Quora is one of those cool new services you can get easily caught up in if you’re not careful! Since dipping my big toe in about a week ago, I’m pleased to say that people seemed to like the first question I answered on kick-starting a B2B sales operation for a new web service. So much so, I decided to repost my answer here. Enjoy!
Getting sales going for a new web service is similar to the process of getting the company going in general. Keep in mind, a) there will be overlap in the timing of these steps and b) you actually have to have a good product that people want to use!
Step 1: figure out what your target audience is really willing to pay for.
Is it features? Storage space? Ability to add users? You may start with a hypothesis of what this is (totally fine), but the key thing is to deploy, test, and iterate quickly in order to refine. Tip #1: don’t monetize the feature(s) that help your product spread. Tip #2: make it easy for people who love it, to share it.
Step 2: engage your user base consistently in order to understand the value they get from your service.
Regardless of what YOU thought you were building your product for, it’s only once you get it into the hands of real users, will you understand how they articulate the value. Use these insights to refine your monetization strategy. At this point if you don’t have enough resources to personally reach out to the majority of your users, consider hiring some “product coaches” to assist. If you’re having trouble getting users, proactively reach out to some in-target early adopters and offer to have them use the product for free.
Step 3: create awareness of your market and value proposition.

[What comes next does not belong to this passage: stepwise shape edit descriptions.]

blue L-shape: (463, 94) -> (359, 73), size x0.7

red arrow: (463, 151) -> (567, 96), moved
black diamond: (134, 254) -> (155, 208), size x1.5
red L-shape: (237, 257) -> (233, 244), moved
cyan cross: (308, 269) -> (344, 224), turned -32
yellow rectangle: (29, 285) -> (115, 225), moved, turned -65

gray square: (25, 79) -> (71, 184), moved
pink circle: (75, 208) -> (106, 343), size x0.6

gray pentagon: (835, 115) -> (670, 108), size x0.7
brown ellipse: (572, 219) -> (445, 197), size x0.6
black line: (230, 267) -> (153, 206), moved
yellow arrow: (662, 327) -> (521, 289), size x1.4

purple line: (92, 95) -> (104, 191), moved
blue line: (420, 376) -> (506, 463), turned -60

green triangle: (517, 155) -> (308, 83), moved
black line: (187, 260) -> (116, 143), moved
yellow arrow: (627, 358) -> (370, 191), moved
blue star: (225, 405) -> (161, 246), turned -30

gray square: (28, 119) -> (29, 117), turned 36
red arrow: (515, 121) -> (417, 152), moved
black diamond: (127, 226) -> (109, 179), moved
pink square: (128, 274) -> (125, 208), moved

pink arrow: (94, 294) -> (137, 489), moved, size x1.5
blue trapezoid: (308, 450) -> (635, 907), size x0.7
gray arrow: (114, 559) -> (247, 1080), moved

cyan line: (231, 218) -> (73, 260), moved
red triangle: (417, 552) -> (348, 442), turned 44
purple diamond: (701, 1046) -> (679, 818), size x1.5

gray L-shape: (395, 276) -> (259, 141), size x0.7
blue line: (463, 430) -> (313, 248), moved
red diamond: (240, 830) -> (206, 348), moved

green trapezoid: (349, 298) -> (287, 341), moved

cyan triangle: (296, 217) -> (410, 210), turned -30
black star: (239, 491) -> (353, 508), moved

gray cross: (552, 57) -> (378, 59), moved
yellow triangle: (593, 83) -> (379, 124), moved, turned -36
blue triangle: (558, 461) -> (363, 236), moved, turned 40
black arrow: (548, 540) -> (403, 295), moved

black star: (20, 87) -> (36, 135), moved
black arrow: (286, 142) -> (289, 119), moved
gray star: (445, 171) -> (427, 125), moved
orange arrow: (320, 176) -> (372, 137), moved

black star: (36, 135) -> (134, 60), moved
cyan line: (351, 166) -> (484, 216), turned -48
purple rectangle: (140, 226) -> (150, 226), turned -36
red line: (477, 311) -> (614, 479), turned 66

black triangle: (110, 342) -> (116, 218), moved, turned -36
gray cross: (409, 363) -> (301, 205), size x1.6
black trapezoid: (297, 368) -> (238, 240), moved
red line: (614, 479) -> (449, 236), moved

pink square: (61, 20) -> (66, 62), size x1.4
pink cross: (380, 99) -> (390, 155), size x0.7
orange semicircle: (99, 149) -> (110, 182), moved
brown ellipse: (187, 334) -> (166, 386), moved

Awareness helps you sell by expanding your audience and reducing the level of effort required to explain. If your topic is sexy and relevant, get people talking about it and about you. Press mentions in industry, tech, business publications help create buzz and awareness. If you’re in a new space, demonstrating thought leadership is important. A great place to showcase this content is on your blog (blog early and often!). Loop your early clients into this process and help them tell their story to the world. I often liken our early experience at Rypple to LinkedIn 7 years ago (i.e. explaining to people “Why should you put your private resume online for everyone to see?!?”. A challenge early on, but obviously not so now). Once you’ve overcome the awareness hump, articulating your product’s value in your sales process becomes much easier.
Step 4: understand your customer’s buying cycle and help nurture them along.
Most people who visit your site for the first time won’t buy your product. They’ll likely need more information about what you’ll do with their email address when they provide it? how and why they should use your product? who else uses it? the benefits they can expect, etc. That’s why it’s important to understand the steps your prospects take as they attempt to buy your product and have your site/sales process reflect those steps. Providing the right information at just the right time is key to developing as frictionless a sales cycle as possible. A great way to catalyze this effort is to assemble a team of product/community coaches. i.e. actual people who can personally reach out and engage your users, answer their questions, and funnel their insights back to your product/marketing team. Tip: your sales and marketing efforts should be BFF’s.
Step 5: continuously refine with the help of data.
As you’re looking to build a repeatable sales process, understanding what your target customers look like and how they behave on your site and in your product is imperative. If your users are mainly small to medium size technology companies, don’t start marketing to hospitals. Understand what your sales cycle/funnel looks like, where the pinch points are, and relentlessly focus on improving one part at a time. Measure enough things to make educated business decisions about how to refine your sales approach, but don’t go nuts and start defining metrics you have no intention of acting on. Remember, only your mother cares about how smart you are!
Bonus Tip: make it as easy as possible for your customers to give you money.
Sounds silly but making the payment process as simple and frictionless as possible is key. Provide opportunities to easily upgrade and pay at key points. Eliminate errors and inconsistencies in your checkout process. Employ a simple billing approach. And the best advice, provide amazing and personal “Four Seasons” customer service!